Handling "Nones" in multilabel classification

shartzog · September 17, 2020, 4:53pm

I’m working on a multilabel classification problem. In my current version, I have four potential labels: “Hospitalized”, “Intubated”, “Deceased”, and “Pneumonia”. My model trains well and has provided some interesting insights on cases with at least one label, but none of my post-training analyses account for the cases that have NO labels, i.e. patients that contracted the disease but recovered at home with no complications.

I started trying to modify my post training analysis routines to add in a 5th “None” label, but quickly realized this wasn’t going to work. What was my predicted likelihood of “None”? Is it (1 - [sum of other label likelihoods])? Not really… This value is often negative. At that point, I considered adding in a 5th “None” label before training and revising my multihot target matrices accordingly, but I wasn’t sure that was the right way to go either given that the truth value of that 5th label can be easily calculated given the truth values for the other four labels.

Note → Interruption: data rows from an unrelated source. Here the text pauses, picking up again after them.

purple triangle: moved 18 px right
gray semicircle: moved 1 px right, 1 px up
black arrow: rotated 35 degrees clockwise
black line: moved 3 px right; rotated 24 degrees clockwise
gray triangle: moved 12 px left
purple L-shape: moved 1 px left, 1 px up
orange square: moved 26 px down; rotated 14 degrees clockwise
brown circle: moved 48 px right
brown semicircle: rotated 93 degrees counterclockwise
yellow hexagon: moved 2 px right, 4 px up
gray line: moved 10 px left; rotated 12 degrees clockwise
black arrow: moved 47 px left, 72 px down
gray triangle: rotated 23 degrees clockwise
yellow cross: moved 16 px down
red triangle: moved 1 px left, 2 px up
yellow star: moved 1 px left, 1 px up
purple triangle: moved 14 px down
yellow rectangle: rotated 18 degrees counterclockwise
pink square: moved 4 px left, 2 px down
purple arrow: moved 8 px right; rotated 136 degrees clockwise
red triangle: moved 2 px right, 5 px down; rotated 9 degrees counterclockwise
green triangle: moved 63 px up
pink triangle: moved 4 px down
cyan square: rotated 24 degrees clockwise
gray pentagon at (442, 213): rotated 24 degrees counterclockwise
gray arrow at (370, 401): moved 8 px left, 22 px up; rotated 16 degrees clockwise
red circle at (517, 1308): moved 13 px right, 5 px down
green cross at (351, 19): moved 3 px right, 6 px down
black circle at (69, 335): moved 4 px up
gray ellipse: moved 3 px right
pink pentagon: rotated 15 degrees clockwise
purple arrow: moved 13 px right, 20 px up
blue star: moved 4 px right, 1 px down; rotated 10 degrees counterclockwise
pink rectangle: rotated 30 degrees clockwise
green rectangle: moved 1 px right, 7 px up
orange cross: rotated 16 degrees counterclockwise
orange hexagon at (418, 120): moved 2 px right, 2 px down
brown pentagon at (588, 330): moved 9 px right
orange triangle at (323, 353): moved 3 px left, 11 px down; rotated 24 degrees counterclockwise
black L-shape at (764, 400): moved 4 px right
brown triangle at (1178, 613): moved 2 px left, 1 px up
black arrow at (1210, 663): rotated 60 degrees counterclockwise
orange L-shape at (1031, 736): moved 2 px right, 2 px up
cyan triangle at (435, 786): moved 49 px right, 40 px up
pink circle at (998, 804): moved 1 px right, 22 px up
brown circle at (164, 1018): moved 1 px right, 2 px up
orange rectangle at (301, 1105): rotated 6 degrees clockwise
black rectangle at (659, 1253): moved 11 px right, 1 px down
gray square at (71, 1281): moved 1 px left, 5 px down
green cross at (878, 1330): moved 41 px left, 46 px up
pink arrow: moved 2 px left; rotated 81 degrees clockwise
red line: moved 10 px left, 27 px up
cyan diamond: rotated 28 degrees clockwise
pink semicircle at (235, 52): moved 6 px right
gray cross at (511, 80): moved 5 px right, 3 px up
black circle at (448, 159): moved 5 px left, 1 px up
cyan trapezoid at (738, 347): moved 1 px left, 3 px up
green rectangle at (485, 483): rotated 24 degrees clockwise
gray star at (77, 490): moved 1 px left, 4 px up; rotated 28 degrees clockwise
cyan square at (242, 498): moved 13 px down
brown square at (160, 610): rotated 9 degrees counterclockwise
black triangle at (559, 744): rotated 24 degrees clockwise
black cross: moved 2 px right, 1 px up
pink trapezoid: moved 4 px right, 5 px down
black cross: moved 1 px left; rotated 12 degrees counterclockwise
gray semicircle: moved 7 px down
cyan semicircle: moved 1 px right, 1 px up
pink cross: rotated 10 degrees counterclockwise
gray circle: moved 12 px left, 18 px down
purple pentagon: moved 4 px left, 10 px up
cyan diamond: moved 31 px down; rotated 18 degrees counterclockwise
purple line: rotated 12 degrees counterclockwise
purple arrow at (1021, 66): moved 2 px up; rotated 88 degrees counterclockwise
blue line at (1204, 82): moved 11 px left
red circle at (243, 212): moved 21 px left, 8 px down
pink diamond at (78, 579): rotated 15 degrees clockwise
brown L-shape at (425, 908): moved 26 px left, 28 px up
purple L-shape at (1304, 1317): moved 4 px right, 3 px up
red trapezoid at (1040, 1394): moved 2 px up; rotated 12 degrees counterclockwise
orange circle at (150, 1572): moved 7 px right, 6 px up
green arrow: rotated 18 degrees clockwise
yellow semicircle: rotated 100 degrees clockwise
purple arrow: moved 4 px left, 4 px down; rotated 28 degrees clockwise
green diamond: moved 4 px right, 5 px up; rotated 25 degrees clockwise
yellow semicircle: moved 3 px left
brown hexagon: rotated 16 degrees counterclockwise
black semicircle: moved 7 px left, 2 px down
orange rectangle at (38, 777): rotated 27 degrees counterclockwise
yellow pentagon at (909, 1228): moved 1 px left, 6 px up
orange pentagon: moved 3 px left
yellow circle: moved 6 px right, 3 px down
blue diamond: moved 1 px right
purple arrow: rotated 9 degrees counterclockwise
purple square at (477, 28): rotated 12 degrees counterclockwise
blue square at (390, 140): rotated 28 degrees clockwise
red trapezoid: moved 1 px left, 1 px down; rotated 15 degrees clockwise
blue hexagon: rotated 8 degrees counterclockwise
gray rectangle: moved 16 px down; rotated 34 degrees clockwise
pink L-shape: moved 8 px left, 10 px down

So my questions are two fold:

Is adding in the 5th “None” label prior to training the right way forward?
How do interdependencies between labels (i.e. label E is always 0 if label A, B, C, or D is 1 and always 1 otherwise) impact multilabel classification problems?

KFrank · September 17, 2020, 9:41pm

Hi Sam!

You do not need (or want) a “None” label. The “None” case is indicated
by none of your four given labels being active.

You have a multi-label, multi-class classification problem. It is
multi-class because you have four classes, “Hospitalized,” “Intubated,”
“Deceased,” and “Pneumonia.” It is multi-label because any number,
including all and none, of the labels can be active for any sample.

You say your model trains well. I’m assuming that it trains well for
all label combinations, including no active labels (and, hopefully, you
have some no-active-label samples in your training data). Provided
that this is the case, your model is fine, and, if you have an issue with
the “None” case in your post-training analysis, you need to fix it there,
rather than trying to tweak your model to sweep the issue under the rug.

Best.

K. Frank

shartzog · September 18, 2020, 12:24am

@KFrank
Thank you for your feedback! That was my initial reaction as well, but between posting this and reading your response, I went ahead and tried training with a None label added. The new model seemed to do quite well. The accuracy of my other labels seemed improved if anything (at least as far as I’m able to interpret accuracy at this point). Maybe I’m just thinking about it wrong since, technically, that last label is “Recovered at Home” (which I DO actually want to be able to predict) rather than “None”, but that still begs the question about how label interdependencies might influence model results. (NOTE: I realized after posting that there’s another obvious inter-label relation present in my use case, namely you won’t be intubated if you’re not hospitalized.)

My use case is also, to put it mildly, atypical. In the end, the likelihoods themselves are the critical output, not a hard label prediction. I still plan to do some threshold analysis and possibly renormalize my likelihoods, but the ultimate goal is to have the ability to predict “risk of an outcome” rather than the outcome itself. Does any of that change anything? Or would you still recommend removing the final label and trying to figure out a method to estimate the “Recovered at Home” aka “None” outcome after the fact?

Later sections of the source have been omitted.